REQUIREMENT
What you return must match the records exactly, except that the pictures are gone.

Stored dataset items
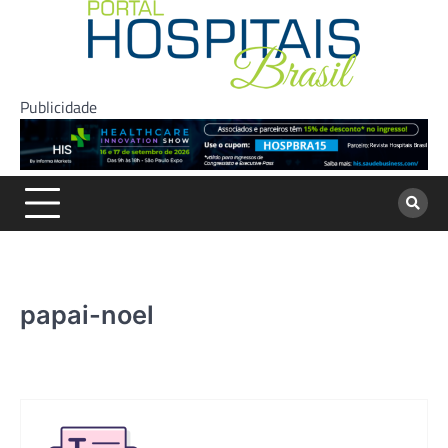
Skip
to
content
Publicidade
papai-noel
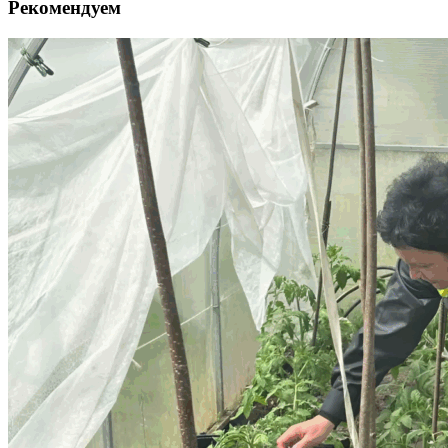
Рекомендуем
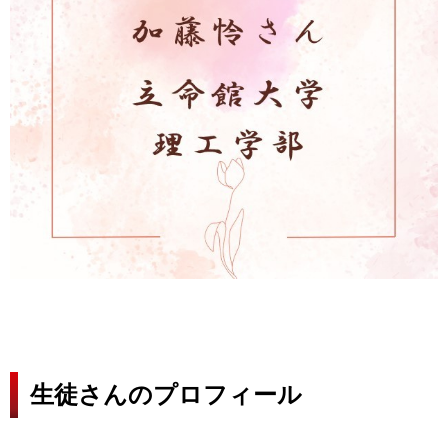
生徒さんのプロフィール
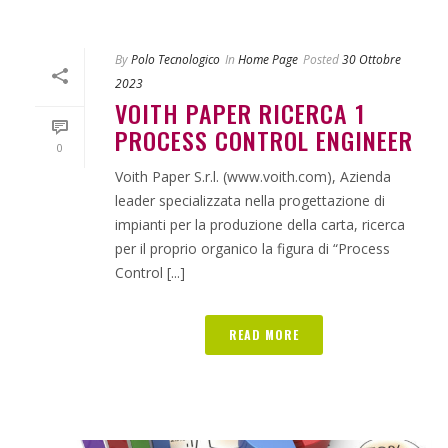
By
Polo Tecnologico
In
Home Page
Posted
30 Ottobre
2023
VOITH PAPER RICERCA 1
PROCESS CONTROL ENGINEER
0
Voith Paper S.r.l. (www.voith.com), Azienda
leader specializzata nella progettazione di
impianti per la produzione della carta, ricerca
per il proprio organico la figura di “Process
Control [...]
READ MORE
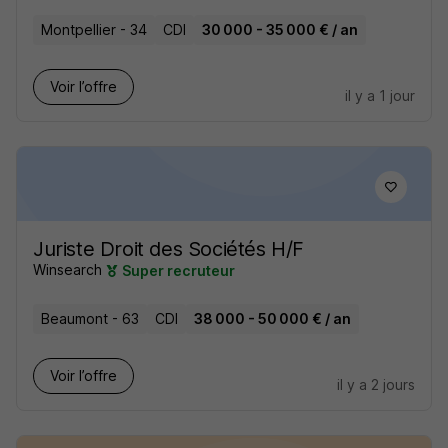
Montpellier - 34
CDI
30 000 - 35 000 € / an
Voir l’offre
il y a 1 jour
Juriste Droit des Sociétés H/F
Winsearch
Super recruteur
Beaumont - 63
CDI
38 000 - 50 000 € / an
Voir l’offre
il y a 2 jours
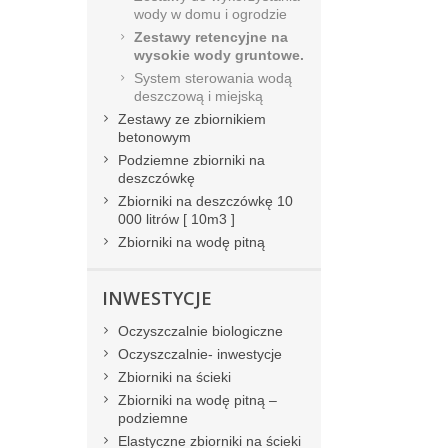
wody w domu i ogrodzie
Zestawy retencyjne na
wysokie wody gruntowe.
System sterowania wodą
deszczową i miejską
Zestawy ze zbiornikiem
betonowym
Podziemne zbiorniki na
deszczówkę
Zbiorniki na deszczówkę 10
000 litrów [ 10m3 ]
Zbiorniki na wodę pitną
INWESTYCJE
Oczyszczalnie biologiczne
Oczyszczalnie- inwestycje
Zbiorniki na ścieki
Zbiorniki na wodę pitną –
podziemne
Elastyczne zbiorniki na ścieki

RESPONSE
Skip
to
content
Publicidade
papai-noel
Рекомендуем
生徒さんのプロフィール
By
Polo Tecnologico
In
Home Page
Posted
30 Ottobre
2023
VOITH PAPER RICERCA 1
PROCESS CONTROL ENGINEER
0
Voith Paper S.r.l. (www.voith.com), Azienda
leader specializzata nella progettazione di
impianti per la produzione della carta, ricerca
per il proprio organico la figura di “Process
Control [...]
READ MORE
Montpellier - 34
CDI
30 000 - 35 000 € / an
Voir l’offre
il y a 1 jour
Juriste Droit des Sociétés H/F
Winsearch
Super recruteur
Beaumont - 63
CDI
38 000 - 50 000 € / an
Voir l’offre
il y a 2 jours
wody w domu i ogrodzie
Zestawy retencyjne na
wysokie wody gruntowe.
System sterowania wodą
deszczową i miejską
Zestawy ze zbiornikiem
betonowym
Podziemne zbiorniki na
deszczówkę
Zbiorniki na deszczówkę 10
000 litrów [ 10m3 ]
Zbiorniki na wodę pitną
INWESTYCJE
Oczyszczalnie biologiczne
Oczyszczalnie- inwestycje
Zbiorniki na ścieki
Zbiorniki na wodę pitną –
podziemne
Elastyczne zbiorniki na ścieki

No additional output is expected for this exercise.